Your answer should give again, exactly, the lines from the beginning of the entries below through the line containing "Samplitude Pro X8 Suite". It must contain no pictures.

[[ DATA, beginning ]]

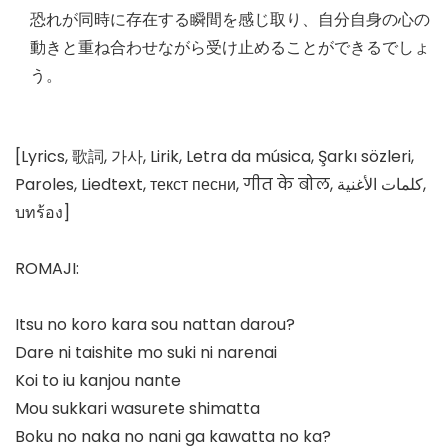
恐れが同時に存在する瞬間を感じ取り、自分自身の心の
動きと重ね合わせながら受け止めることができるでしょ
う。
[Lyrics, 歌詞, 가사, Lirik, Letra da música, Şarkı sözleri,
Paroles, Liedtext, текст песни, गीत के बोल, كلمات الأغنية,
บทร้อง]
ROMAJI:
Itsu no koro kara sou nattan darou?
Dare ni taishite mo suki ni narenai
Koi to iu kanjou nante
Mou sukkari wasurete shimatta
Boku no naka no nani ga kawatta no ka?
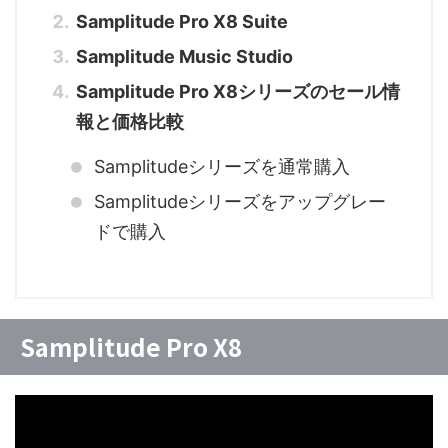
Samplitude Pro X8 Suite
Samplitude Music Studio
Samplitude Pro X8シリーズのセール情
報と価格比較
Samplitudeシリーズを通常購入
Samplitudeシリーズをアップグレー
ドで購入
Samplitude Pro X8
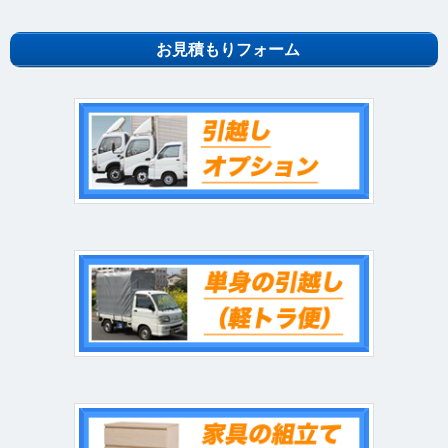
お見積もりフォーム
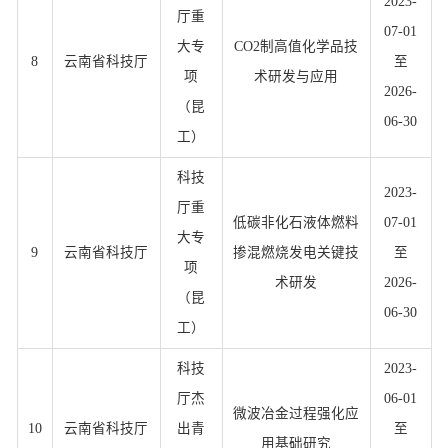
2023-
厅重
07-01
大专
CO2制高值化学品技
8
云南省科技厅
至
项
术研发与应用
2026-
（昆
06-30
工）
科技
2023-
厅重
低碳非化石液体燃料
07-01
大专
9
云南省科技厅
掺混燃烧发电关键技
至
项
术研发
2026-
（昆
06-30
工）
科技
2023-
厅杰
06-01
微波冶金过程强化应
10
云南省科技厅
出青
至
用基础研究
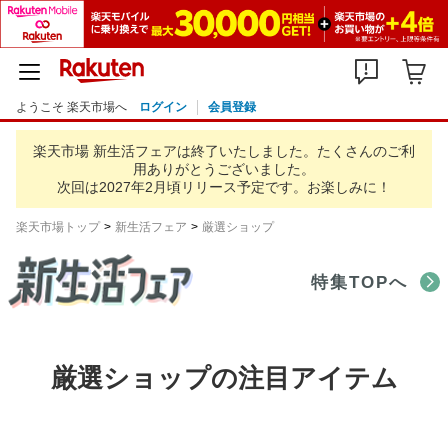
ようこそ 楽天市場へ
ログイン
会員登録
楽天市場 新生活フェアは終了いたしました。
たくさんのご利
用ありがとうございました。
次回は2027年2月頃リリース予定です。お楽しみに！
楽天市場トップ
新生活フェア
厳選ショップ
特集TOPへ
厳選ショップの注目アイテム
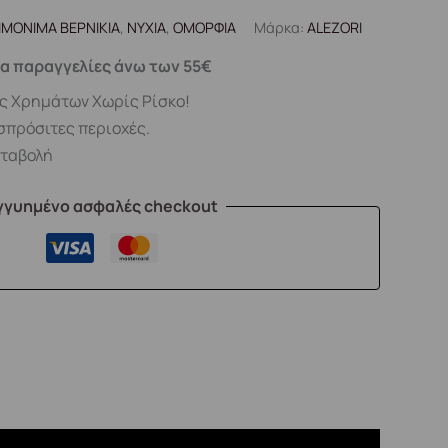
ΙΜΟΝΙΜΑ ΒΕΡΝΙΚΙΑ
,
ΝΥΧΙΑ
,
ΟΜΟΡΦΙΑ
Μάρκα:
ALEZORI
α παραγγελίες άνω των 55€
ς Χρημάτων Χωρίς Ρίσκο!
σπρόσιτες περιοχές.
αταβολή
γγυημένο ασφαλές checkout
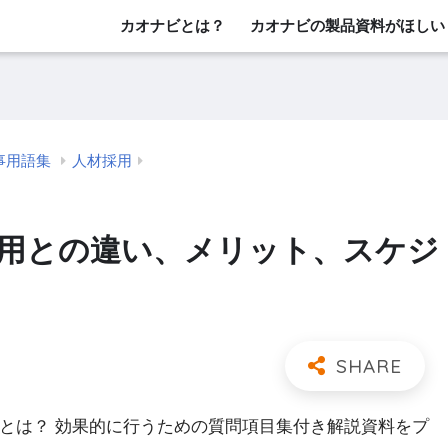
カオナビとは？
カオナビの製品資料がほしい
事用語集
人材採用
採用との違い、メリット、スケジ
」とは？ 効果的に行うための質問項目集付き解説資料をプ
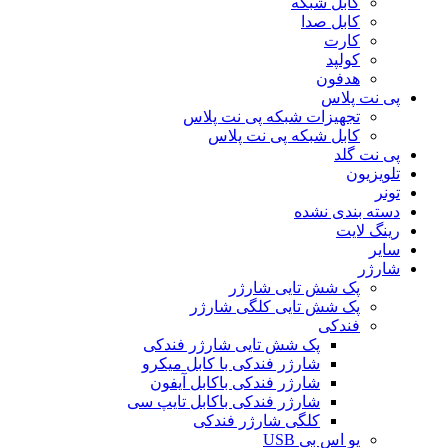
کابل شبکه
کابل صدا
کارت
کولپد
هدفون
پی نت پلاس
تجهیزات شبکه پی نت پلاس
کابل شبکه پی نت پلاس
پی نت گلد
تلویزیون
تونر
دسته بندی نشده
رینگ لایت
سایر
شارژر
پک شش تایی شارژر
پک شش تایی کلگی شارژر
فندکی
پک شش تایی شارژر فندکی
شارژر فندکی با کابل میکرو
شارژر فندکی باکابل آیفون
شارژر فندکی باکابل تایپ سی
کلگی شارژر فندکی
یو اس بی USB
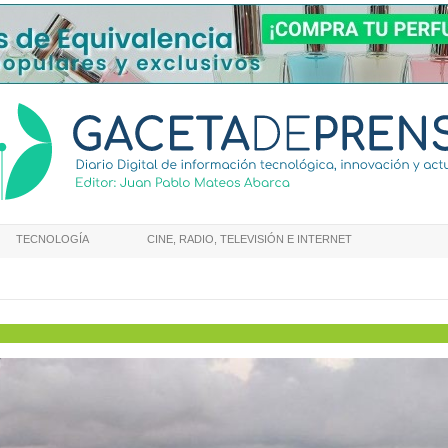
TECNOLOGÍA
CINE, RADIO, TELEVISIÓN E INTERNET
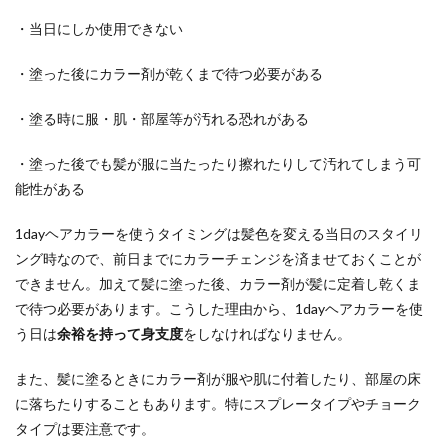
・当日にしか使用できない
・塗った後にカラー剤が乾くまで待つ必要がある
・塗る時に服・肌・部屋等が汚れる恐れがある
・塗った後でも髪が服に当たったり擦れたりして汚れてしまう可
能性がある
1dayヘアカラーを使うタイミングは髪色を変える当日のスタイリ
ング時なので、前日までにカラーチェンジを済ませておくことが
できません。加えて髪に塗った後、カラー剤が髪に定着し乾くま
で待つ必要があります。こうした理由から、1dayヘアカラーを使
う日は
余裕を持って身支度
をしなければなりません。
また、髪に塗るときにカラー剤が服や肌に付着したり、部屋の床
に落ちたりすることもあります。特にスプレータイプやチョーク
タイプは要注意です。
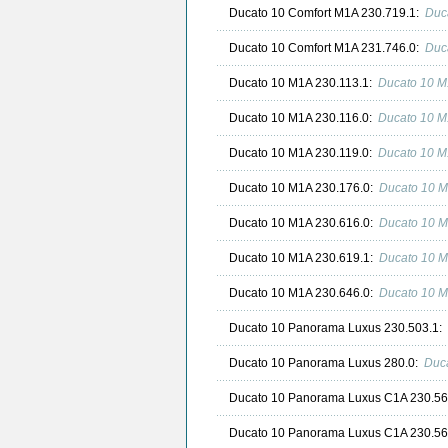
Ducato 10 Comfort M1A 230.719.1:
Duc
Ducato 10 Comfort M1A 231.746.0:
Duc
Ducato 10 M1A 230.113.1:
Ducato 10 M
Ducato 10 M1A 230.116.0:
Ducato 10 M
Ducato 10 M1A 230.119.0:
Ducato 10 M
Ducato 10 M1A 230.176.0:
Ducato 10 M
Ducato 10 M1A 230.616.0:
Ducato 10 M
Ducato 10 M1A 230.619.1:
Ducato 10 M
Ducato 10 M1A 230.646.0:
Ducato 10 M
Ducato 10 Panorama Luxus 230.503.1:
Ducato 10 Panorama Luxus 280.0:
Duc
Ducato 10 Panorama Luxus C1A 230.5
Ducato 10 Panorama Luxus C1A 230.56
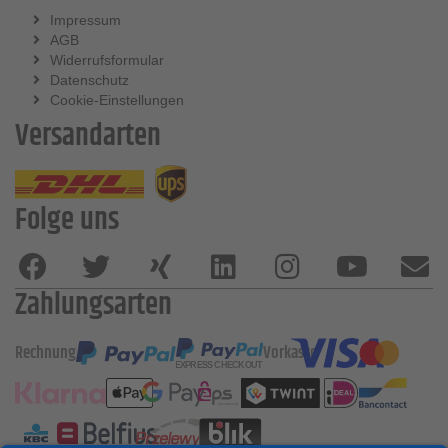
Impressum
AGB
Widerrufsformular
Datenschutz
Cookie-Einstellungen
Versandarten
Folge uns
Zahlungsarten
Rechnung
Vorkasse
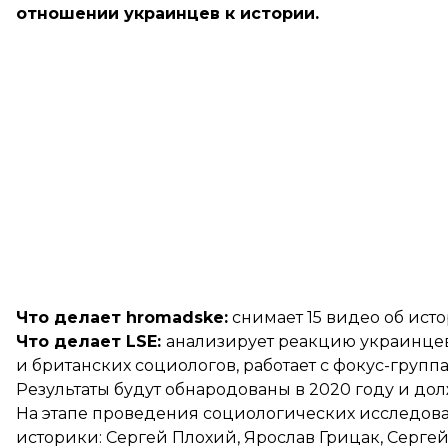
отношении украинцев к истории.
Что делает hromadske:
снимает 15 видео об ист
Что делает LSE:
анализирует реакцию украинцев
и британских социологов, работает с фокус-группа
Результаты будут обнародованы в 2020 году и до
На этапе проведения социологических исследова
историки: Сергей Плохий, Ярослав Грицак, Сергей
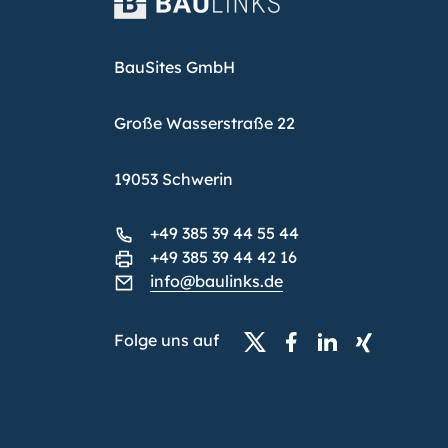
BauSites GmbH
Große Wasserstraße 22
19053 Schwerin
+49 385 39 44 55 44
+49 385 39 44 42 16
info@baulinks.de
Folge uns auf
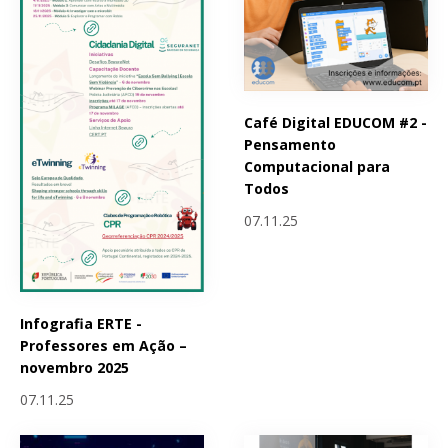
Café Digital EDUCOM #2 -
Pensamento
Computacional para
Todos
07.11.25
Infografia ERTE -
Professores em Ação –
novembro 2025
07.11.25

[[ DATA, end ]]

■ WRITTEN RESPONSE:
恐れが同時に存在する瞬間を感じ取り、自分自身の心の
動きと重ね合わせながら受け止めることができるでしょ
う。
[Lyrics, 歌詞, 가사, Lirik, Letra da música, Şarkı sözleri,
Paroles, Liedtext, текст песни, गीत के बोल, كلمات الأغنية,
บทร้อง]
ROMAJI:
Itsu no koro kara sou nattan darou?
Dare ni taishite mo suki ni narenai
Koi to iu kanjou nante
Mou sukkari wasurete shimatta
Boku no naka no nani ga kawatta no ka?
Samplitude Pro X8 Suite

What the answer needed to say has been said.